Japan to refrain from dubbing China as ‘threat’ in security strategy

Japan will refrain from dubbing China a “threat” in its updated National Security Strategy, which will be rewritten along with two other security-related documents next week, according to a story published on Thursday that cited official sources.

The launch of Chinese ballistic missiles into Japan’s exclusive economic zone in August may still be referred to as a “threat” in Japan’s new security paper, according to a report. This designation was suggested by Japanese lawmakers from the Liberal Democratic Party. After the Asian nations’ first summit in three years, which took place in November, the Japanese government expressed its intention to maintain what relations it still has with China in its plans.

On August 4, Japan said that during Chinese training, including in Taiwan, five Chinese ballistic missiles had landed in its exclusive economic zone southwest of Hateruma Island in Okinawa.
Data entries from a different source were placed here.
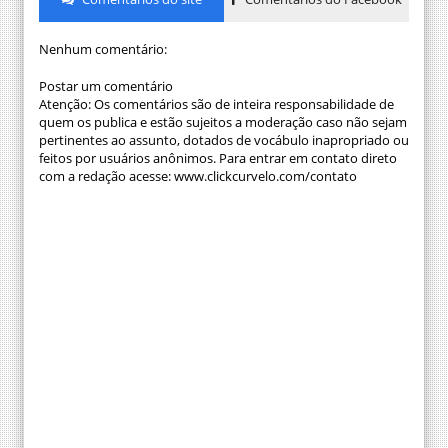
Nenhum comentário:
Postar um comentário
Atenção: Os comentários são de inteira responsabilidade de
quem os publica e estão sujeitos a moderação caso não sejam
pertinentes ao assunto, dotados de vocábulo inapropriado ou
feitos por usuários anônimos. Para entrar em contato direto
com a redação acesse: www.clickcurvelo.com/contato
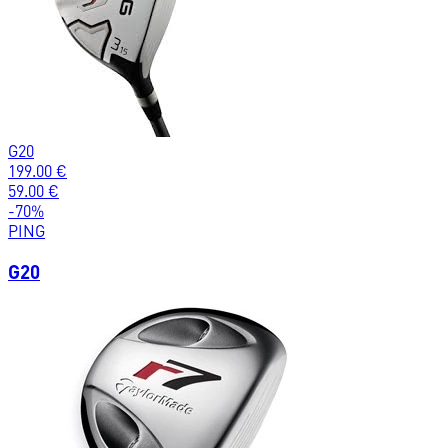
G20
199.00
€
59.00
€
-
70
%
PING
G20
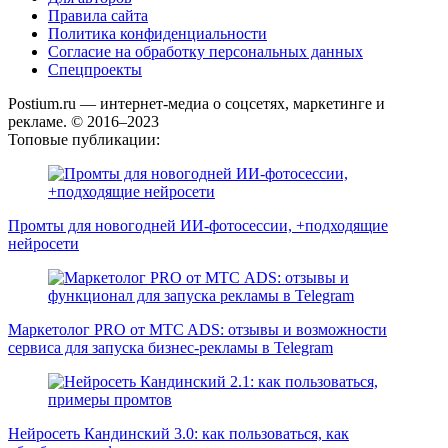
Правила сайта
Политика конфиденциальности
Согласие на обработку персональных данных
Спецпроекты
Postium.ru — интернет-медиа о соцсетях, маркетинге и
рекламе. © 2016–2023
Топовые публикации:
Промты для новогодней ИИ-фотосессии, +подходящие
нейросети
Маркетолог PRO от MTC ADS: отзывы и возможности
сервиса для запуска бизнес-рекламы в Telegram
Нейросеть Кандинский 3.0: как пользоваться, как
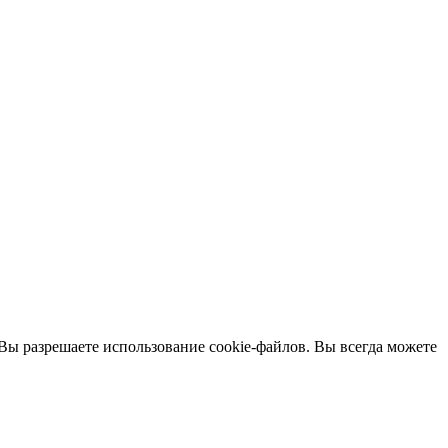
 Вы разрешаете использование cookie-файлов. Вы всегда можете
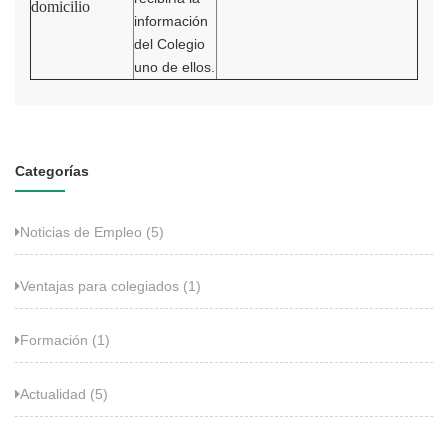
domicilio
información
del Colegio
uno de ellos.
Categorías
Noticias de Empleo (5)
Ventajas para colegiados (1)
Formación (1)
Actualidad (5)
A territorial dispute over the Senkaku Islands, which the US took control of after World War II and handed back to Japan in 1972, has hampered diplomatic relations between China and Japan. China disagrees with Japan’s claim of ownership of the islands. Japan is of the opinion that China’s territorial claims to the islands were prompted by the 1970s discovery of lucrative minerals on their shelf.

After the visit of former Japanese Prime Minister Shinzo Abe to China in 2018, during which he met with Chinese President Xi, relations between Tokyo and Beijing strengthened.

The leaders reached an agreement to launch an incident prevention mechanism in the East China Sea starting in June 2018, which involved the creation of an emergency communication line to avoid accidental armed clashes in the air and at sea.